ÇOCUKLARIN ANA BABALARI
6 Pazartesi
Bugün öğleyin babası Stardi’yi almak için okula gelmişti, bir kere daha
Franti’ye rastlamasından korkuyordu. Ama dediklerine göre Franti bir daha
gelmeyecekmiş, çünkü bir daha böyle şeyler yaparsa onu hapse atacaklarmış.
Bugün pek çok ana baba gelmişti. Bunların arasında Coretti’nin babası olan
oduncu da vardı. Tıpkı oğluna benziyordu, uzun boylu, neşeliydi, sivri uçlu
bıyığı, ceketin düğmesinde de iki renkli bir kurdele bulunuyordu. Onu sık sık
gördüğümden diğer çocukların babaları gibi onu da tanıyorum. Bir de beli
bükülmüş, bembeyaz saçlı bir büyükanne vardır. İster yağmur yağsın, ister
kar, ister fırtına olsun o gene günde dört defa torununu okula getirir ve onu
almaya gelir. Torunu birinci sınıfa gidiyor. Mantosunu çıkarır, giydirir,
kravatını düzeltir, elbisenin tozlarını silker, saçlarını düzeltir, defterlerine
bakar. Ondan başka bir düşüncesi olmadığı, dünyada kimseyi ondan daha
güzel görmediği anlaşılıyor. Robertti’nin topçu binbaşısı olan babası da sık
sık okula gelir, hani bir çocuğu tramvayın altından kurtardığından beri koltuk
değnekleriyle yürüyen çocuk. Oğlunun arkadaşları onun yanından geçerken
onu selamlarlar o da bütün çocukları selamlar ve okşar hiç birini unutmaz.
Giyimleri pek iyi olmayan fakir çocukları daha büyük bir sevgiyle selamlar,
onlara gülümser. Bazen insan acıklı şeyler de görüyor. Bir oğlu öldüğü için
uzun zamanlar okul kapısında görünmeyen bir bey vardı, diğer oğlunu bir
uşak gelip alıyordu. Dün ilk kez okula geldi, ölen çocuğunun arkadaşlarını
görünce bir köşeye çekildi, yüzünü iki eliyle kapadı ve hıçkıra hıçkıra
ağlamaya başladı. Müdür onu kolundan tuttu ve kendi odasına götürdü. Bazı
ana babalar çocuklarının bütün arkadaşlarını adlarıyla biliyorlar. Kardeşlerini
beklemeye gelen liseliler, bitişik okulda okuyan kız çocuklar da oluyor. Yaşlı
bir bey var, bir zamanlar yüzbaşıymış, ne zaman bir çocuk sokakta kalemini,
yada defterini düşürecek olsa hemen eğilir onu yerden alır. Diğerleriyle okula
ait şeylerden söz eden iyi giyimli, başlarında örtüleri, kollarında sepetleriyle
gelen hanımlar da var:
– “Bu seferki problem doğrusu çok zordu!”

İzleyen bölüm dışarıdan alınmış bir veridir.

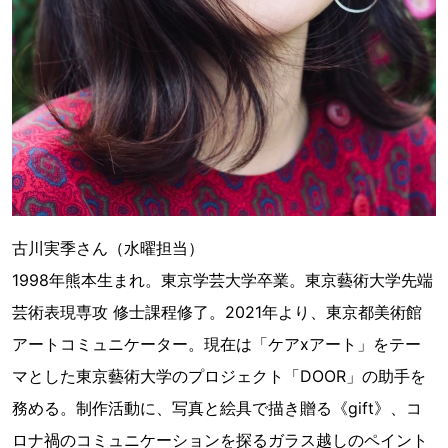
古川実季さん（水曜担当）
1998年熊本生まれ。東京学芸大学卒業。東京藝術大学先端
芸術表現専攻 修士課程修了。2021年より、東京都美術館
アートコミュニケーター。現在は「ケアxアート」をテー
マとした東京藝術大学のプロジェクト「DOOR」の助手を
務める。制作活動に、写真と絵具で描き贈る《gift》、コ
ロナ禍のコミュニケーションを探るガラス越しのペイント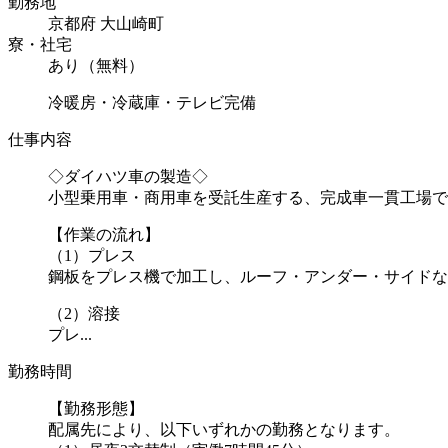
勤務地
京都府 大山崎町
寮・社宅
あり（無料）
冷暖房・冷蔵庫・テレビ完備
仕事内容
◇ダイハツ車の製造◇
小型乗用車・商用車を受託生産する、完成車一貫工場で
【作業の流れ】
（1）プレス
鋼板をプレス機で加工し、ルーフ・アンダー・サイドな
（2）溶接
プレ...
勤務時間
【勤務形態】
配属先により、以下いずれかの勤務となります。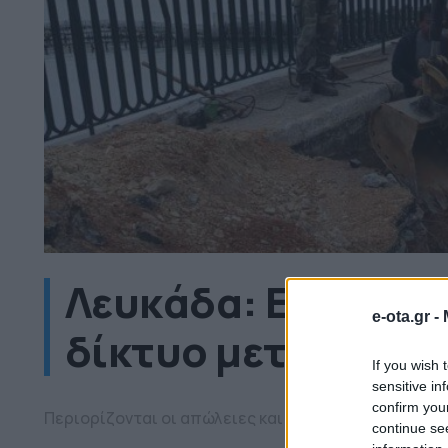
Λευκάδα: Εκσυγχρο
e-ota.gr -
δίκτυο μεταφοράς
If you wish 
sensitive in
confirm you
Περιορίζονται οι απώλειες και βελτιώνεται η ποιό
continue se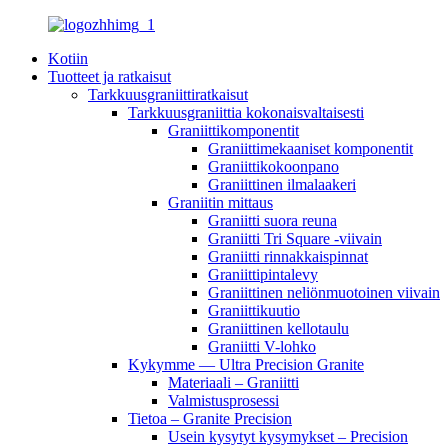
Kotiin
Tuotteet ja ratkaisut
Tarkkuusgraniittiratkaisut
Tarkkuusgraniittia kokonaisvaltaisesti
Graniittikomponentit
Graniittimekaaniset komponentit
Graniittikokoonpano
Graniittinen ilmalaakeri
Graniitin mittaus
Graniitti suora reuna
Graniitti Tri Square -viivain
Graniitti rinnakkaispinnat
Graniittipintalevy
Graniittinen neliönmuotoinen viivain
Graniittikuutio
Graniittinen kellotaulu
Graniitti V-lohko
Kykymme — Ultra Precision Granite
Materiaali – Graniitti
Valmistusprosessi
Tietoa – Granite Precision
Usein kysytyt kysymykset – Precision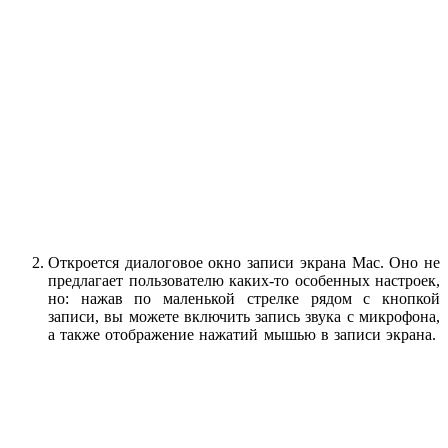
Откроется диалоговое окно записи экрана Mac. Оно не
предлагает пользователю каких-то особенных настроек,
но: нажав по маленькой стрелке рядом с кнопкой
записи, вы можете включить запись звука с микрофона,
а также отображение нажатий мышью в записи экрана.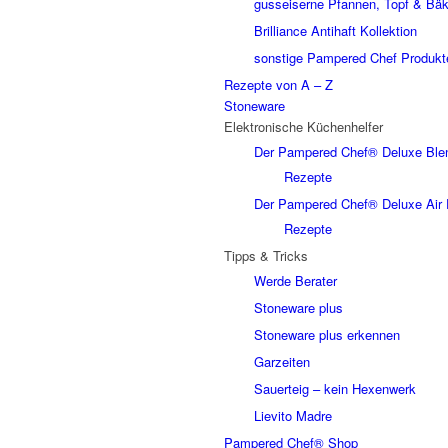
gusseiserne Pfannen, Topf & Bäk
Brilliance Antihaft Kollektion
sonstige Pampered Chef Produkt
Rezepte von A – Z
Stoneware
Elektronische Küchenhelfer
Der Pampered Chef® Deluxe Ble
Rezepte
Der Pampered Chef® Deluxe Air 
Rezepte
Tipps & Tricks
Werde Berater
Stoneware plus
Stoneware plus erkennen
Garzeiten
Sauerteig – kein Hexenwerk
Lievito Madre
Pampered Chef® Shop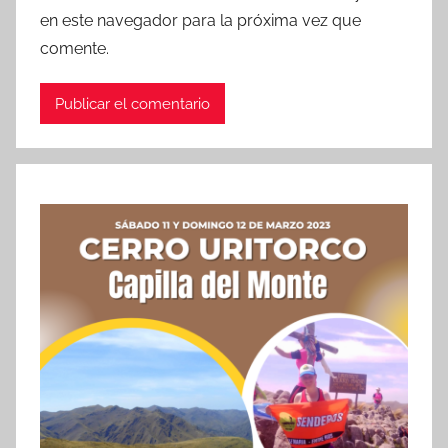
en este navegador para la próxima vez que
comente.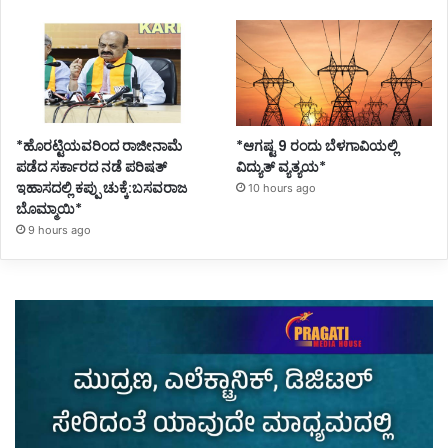
*ಹೊರಟ್ಟಿಯವರಿಂದ ರಾಜೀನಾಮೆ
*ಆಗಷ್ಟ 9 ರಂದು ಬೆಳಗಾವಿಯಲ್ಲಿ
ಪಡೆದ ಸರ್ಕಾರದ ನಡೆ ಪರಿಷತ್
ವಿದ್ಯುತ್ ವ್ಯತ್ಯಯ*
ಇಹಾಸದಲ್ಲಿ ಕಪ್ಪು ಚುಕ್ಕೆ:ಬಸವರಾಜ
10 hours ago
ಬೊಮ್ಮಾಯಿ*
9 hours ago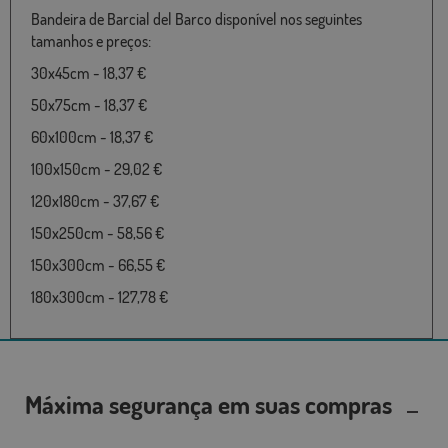
Bandeira de Barcial del Barco disponível nos seguintes
tamanhos e preços:
30x45cm - 18,37 €
50x75cm - 18,37 €
60x100cm - 18,37 €
100x150cm - 29,02 €
120x180cm - 37,67 €
150x250cm - 58,56 €
150x300cm - 66,55 €
180x300cm - 127,78 €
Máxima segurança em suas compras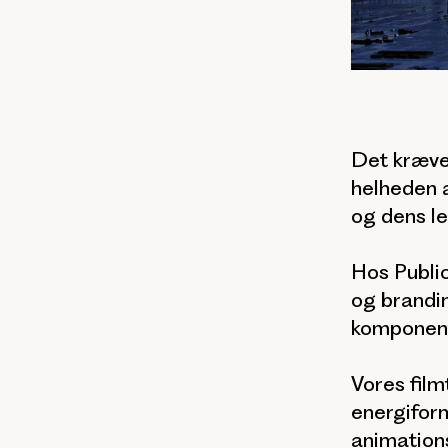
Det kræver
helheden 
og dens l
Hos Public
og brandi
komponent
Vores film
energiform
animations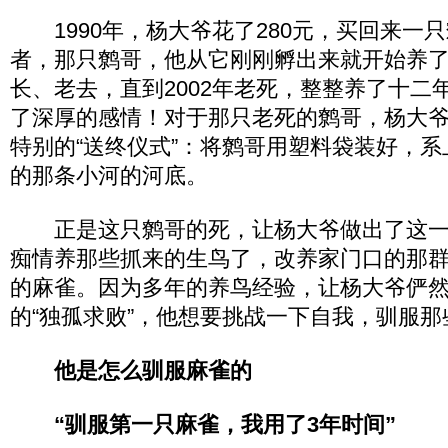
1990年，杨大爷花了280元，买回来一
者，那只鹩哥，他从它刚刚孵出来就开始养
长、老去，直到2002年老死，整整养了十二
了深厚的感情！对于那只老死的鹩哥，杨大
特别的“送终仪式”：将鹩哥用塑料袋装好，
的那条小河的河底。
正是这只鹩哥的死，让杨大爷做出了这一
痴情养那些抓来的生鸟了，改养家门口的那
的麻雀。因为多年的养鸟经验，让杨大爷俨
的“独孤求败”，他想要挑战一下自我，驯服
他是怎么驯服麻雀的
“驯服第一只麻雀，我用了3年时间”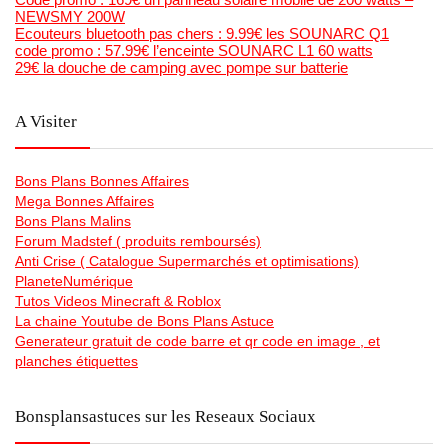
NEWSMY 200W
Ecouteurs bluetooth pas chers : 9.99€ les SOUNARC Q1
code promo : 57.99€ l’enceinte SOUNARC L1 60 watts
29€ la douche de camping avec pompe sur batterie
A Visiter
Bons Plans Bonnes Affaires
Mega Bonnes Affaires
Bons Plans Malins
Forum Madstef ( produits remboursés)
Anti Crise ( Catalogue Supermarchés et optimisations)
PlaneteNumérique
Tutos Videos Minecraft & Roblox
La chaine Youtube de Bons Plans Astuce
Generateur gratuit de code barre et qr code en image , et
planches étiquettes
Bonsplansastuces sur les Reseaux Sociaux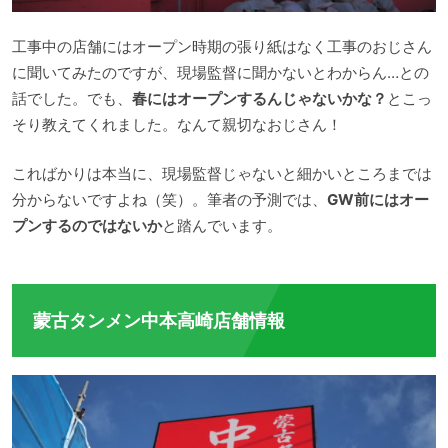
工事中の店舗にはオープン時期の張り紙はなく工事のおじさん
に聞いてみたのですが、現場監督に聞かないとわからん…との
話でした。でも、
春にはオープンするんじゃないかな？
とこっ
そり教えてくれました。なんて親切なおじさん！
こればかりは本当に、現場監督じゃないと細かいところまでは
分からないですよね（笑）。筆者の予測では、
GW前にはオー
プンするのではないか
と踏んでいます。
蒙古タンメン中本高崎店舗情報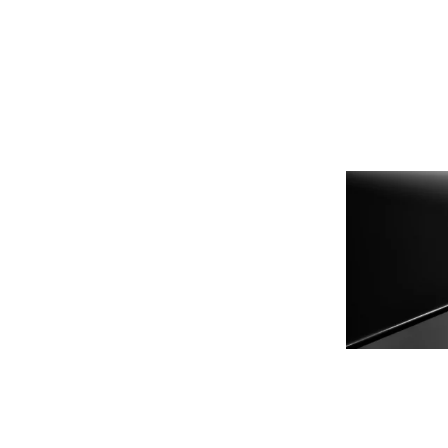
Print format mare
Serigrafie
Supralaminare
Monomeric
Polimeric
Cast
Speciale
Folie transfer
Benzi adezive
Benzi antiderapante
Folie termo transfer
Benzi și covoare anti-alunecare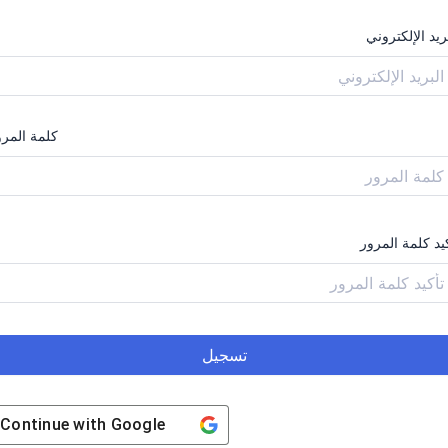
ريد الإلكتروني
كلمة المرو
يد كلمة المرور
تسجيل
Continue with
Google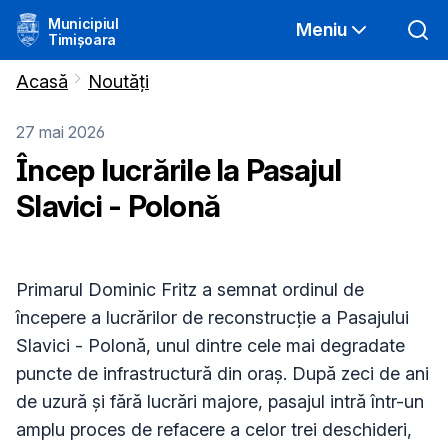
Municipiul
Meniu
Timișoara
Acasă
Noutăți
27 mai 2026
Încep lucrările la Pasajul
Slavici - Polonă
Primarul Dominic Fritz a semnat ordinul de
începere a lucrărilor de reconstrucție a Pasajului
Slavici - Polonă, unul dintre cele mai degradate
puncte de infrastructură din oraș. După zeci de ani
de uzură și fără lucrări majore, pasajul intră într-un
amplu proces de refacere a celor trei deschideri,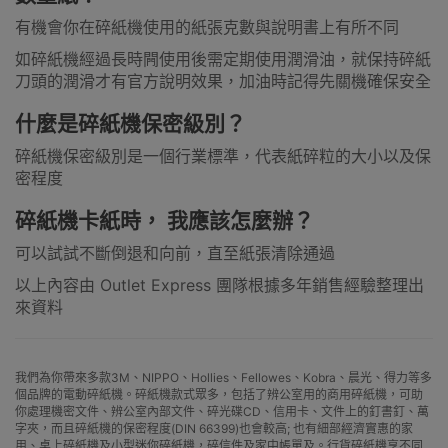
有機會你在碎紙機使用的紙張克數與說明書上有所不同
如碎紙機經過長時闁使用後需定期使用潤滑油，就保持碎紙
刀頭的潤滑才有官方說明效果，加油時記得先關機確保安全
什麼是碎紙機保密級別？
碎紙機保密級別是一個行業標準，代表紙碎粒的大小以及保
密程度
碎紙機卡紙時， 我應該怎麼辦？
可以試試不斷倒退和向前，直至紙張清除通過
以上內容由 Outlet Express 團隊根據多年銷售經驗整理出
來資料
我們為你帶來多款3M、NIPPO、Hollies、Fellowes、Kobra、晨光、得力等多
個品牌的電動碎紙機。碎紙機款式眾多，包括了辨公室用的商用碎紙機，可助
你處理機密文件、辨公室內部文件、碎光碟CD、信用卡、文件上的釘書釘、萬
字夾，而且碎紙機的保密程度(DIN 66399)也會較高; 也有細部經濟實惠的家
用、桌上碎紙機及小型迷你碎紙機，碎信件及家中帳單及。行貨碎紙機享不同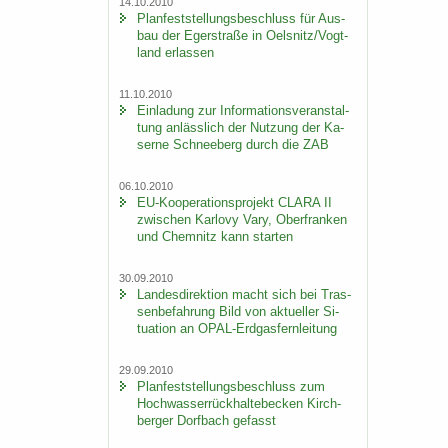
14.10.2010
Plan­fest­stel­lungs­be­schluss für Aus­
bau der Eger­stra­ße in Oels­nitz/Vogt­
land er­las­sen
11.10.2010
Ein­la­dung zur In­for­ma­ti­ons­ver­an­stal­
tung an­läss­lich der Nut­zung der Ka­
ser­ne Schnee­berg durch die ZAB
06.10.2010
EU-​Kooperationsprojekt CLARA II
zwi­schen Kar­lo­vy Vary, Ober­fran­ken
und Chem­nitz kann star­ten
30.09.2010
Lan­des­di­rek­ti­on macht sich bei Tras­
sen­be­fah­rung Bild von ak­tu­el­ler Si­
tua­ti­on an OPAL-​Erdgasfernleitung
29.09.2010
Plan­fest­stel­lungs­be­schluss zum
Hoch­was­ser­rück­hal­te­be­cken Kirch­
ber­ger Dorf­bach ge­fasst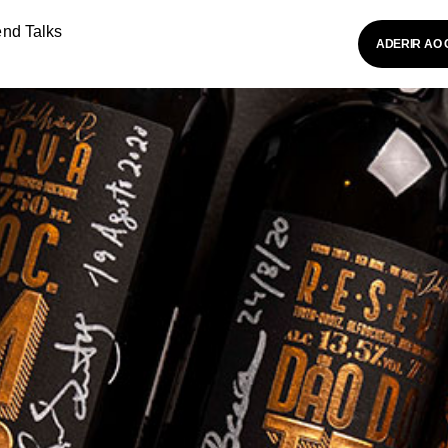
end Talks
ADERIR AO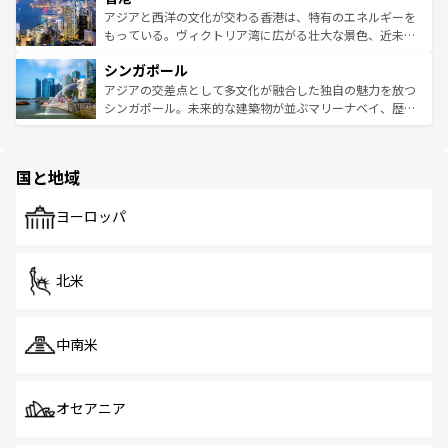
ひ現地で味わいたい。どの地域を訪れてもあたたかい人々
帯で自然と触れ合い、南部ではプーケットやクラビの美し
アジアと西洋の文化が交わる香港は、特有のエネルギーを
が旅行者を迎えてくれるので、きっと忘れられない旅にな
いビーチでリゾート気分を楽しむことができる。タイ料理
もっている。ヴィクトリア湾に広がる壮大な景色、近未来
るはずだ。 なお、新着のベトナム情報は
コンテンツ一覧
を
は世界的に有名で、屋台から高級レストランまで味覚を刺
的なアートスポット、そして歴史と現代が融合した町並
参照してほしい。
シンガポール
激する。気候は一年中温暖で、どの季節にも異なる楽しみ
み、どこを訪れても感動するはず。観光スポットが密集し
が待っている。親しみやすいタイの人々、仏教を中心とし
ており、効率よく見どころを回れるのも魅力。息をのむよ
アジアの交差点として多文化が融合した独自の魅力を放つ
た文化、そして多様な観光資源が、訪れる旅人を魅了し続
うな絶景から文化的な体験まで、香港を存分に楽しみ尽く
シンガポール。未来的な建築物が並ぶマリーナベイ、歴史
ける。 なお、新着のタイ情報は
コンテンツ一覧
を参照して
そう。 なお、新着の香港情報は
コンテンツ一覧
を参照して
と伝統を感じられるエスニックタウン、多数の緑豊かな公
ほしい。
ほしい。
園や自然保護区など、自然が調和した近代的な景観と文化
の多様性あふれるカラフルな町は、どこを歩いても新しい
国と地域
発見がある。さらに、治安のよさや充実した公共交通機関
も、旅行者にとっては魅力的なポイント。グルメも豊富
で、ホーカーズは地元の風情を楽しめる外せないスポット
ヨーロッパ
だ。訪れる人を飽きさせないシンガポールで、多様な魅力
を体感しよう。 なお、新着のシンガポール情報は
コンテン
ツ一覧
を参照してほしい。
北米
中南米
オセアニア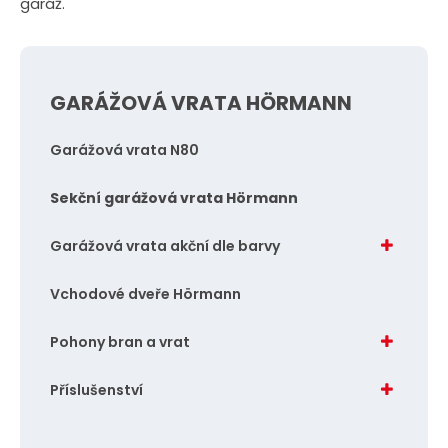
garáž.
GARÁŽOVÁ VRATA HÖRMANN
Garážová vrata N80
Sekční garážová vrata Hörmann
Garážová vrata akční dle barvy
Vchodové dveře Hörmann
Pohony bran a vrat
Příslušenství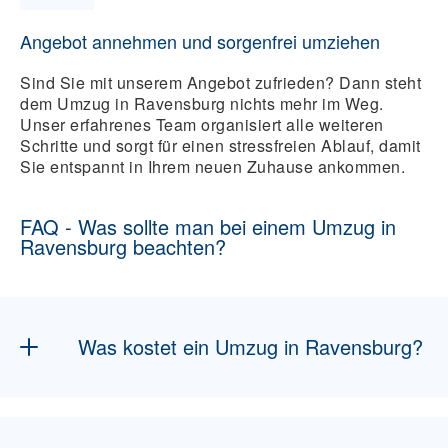
Angebot annehmen und sorgenfrei umziehen
Sind Sie mit unserem Angebot zufrieden? Dann steht
dem Umzug in Ravensburg nichts mehr im Weg.
Unser erfahrenes Team organisiert alle weiteren
Schritte und sorgt für einen stressfreien Ablauf, damit
Sie entspannt in Ihrem neuen Zuhause ankommen.
FAQ - Was sollte man bei einem Umzug in
Ravensburg beachten?
Was kostet ein Umzug in Ravensburg?
Die Kosten hängen von Volumen, Distanz,
Etagen, Zugang, Verpackung und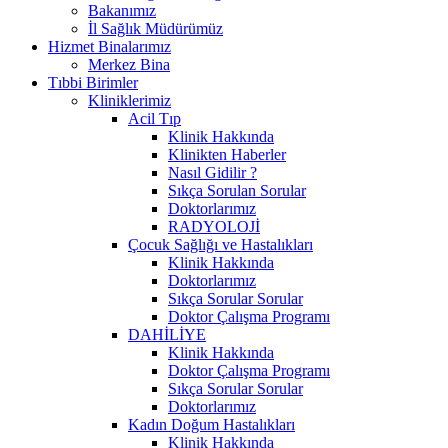
Bakanımız
İl Sağlık Müdürümüz
Hizmet Binalarımız
Merkez Bina
Tıbbi Birimler
Kliniklerimiz
Acil Tıp
Klinik Hakkında
Klinikten Haberler
Nasıl Gidilir ?
Sıkça Sorulan Sorular
Doktorlarımız
RADYOLOJİ
Çocuk Sağlığı ve Hastalıkları
Klinik Hakkında
Doktorlarımız
Sıkça Sorular Sorular
Doktor Çalışma Programı
DAHİLİYE
Klinik Hakkında
Doktor Çalışma Programı
Sıkça Sorular Sorular
Doktorlarımız
Kadın Doğum Hastalıkları
Klinik Hakkında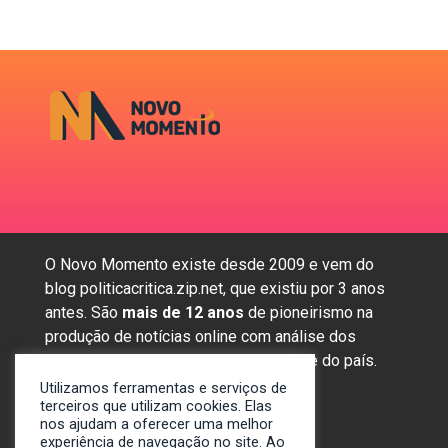
O Novo Momento existe desde 2009 e vem do
blog politicacritica.zip.net, que existiu por 3 anos
antes. São
mais de 12 anos
de pioneirismo na
produção de notícias online com análise dos
assuntos mais importantes da região e do país.
Utilizamos ferramentas e serviços de
terceiros que utilizam cookies. Elas
nos ajudam a oferecer uma melhor
Sobre nós
experiência de navegação no site. Ao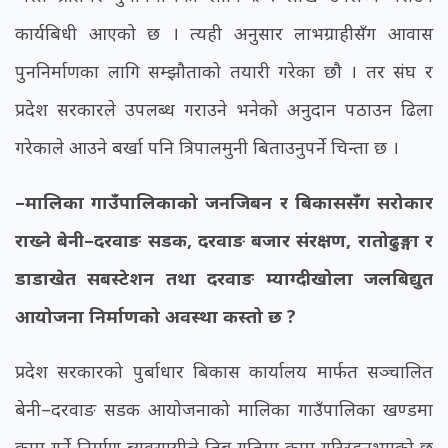
कार्यबिधी आएको छ । त्यही अनुसार लाभग्राहीसँग आवास
पुननिर्माणका लागि सम्झौताको तयारी गरेका छौ । तर संघ र
प्रदेश सरकारले उपलब्ध गराउने भनेको अनुदान पठाउन ढिला
गरेकाले आउने बर्खा पनि त्रिपालमुनी बिताउनुपर्ने चिन्ता छ ।
–मालिका गाउँपालिकाको जनजिबन र बिकाससँग सरोकार
राख्ने बेनी–दरवाङ सडक, दरवाङ बजार संरक्षण, रातोढुङ्गा र
डाडाखेत सबस्टेशन तथा दरवाङ म्याग्दीखोला जलबिद्युत
आयोजना निर्माणको अवस्था कस्तो छ ?
प्रदेश सरकारको पुर्बाधार बिकास कार्यालय मार्फत सञ्चालित
बेनी–दरवाङ सडक आयोजनाको मालिका गाउँपालिका खण्डमा
काम गर्ने निर्माण ब्यवसायीले तिब्र गतिमा काम गरिरहनुभएको छ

– “Bu sabahki dilbilgisi dersi de bitmek bilmiyordu!” diyorlar aralarında.
Bir sınıfta hasta bir öğrenci olsa, hepsi bunu biliyor; bir hasta biraz daha
iyileşti mi, hepsi seviniyor. Bugün sekiz, on tane ev hanımı, işçi kadın sebze
satıcılığı yapan Crossi’nin annesinin etrafında toplanmışlardı. Erkek
kardeşimle aynı sınıfta okuyan ve hayatı tehlikede olan bir küçük çocuğun
sağlık durumunun nasıl olduğunu soruyorlardı.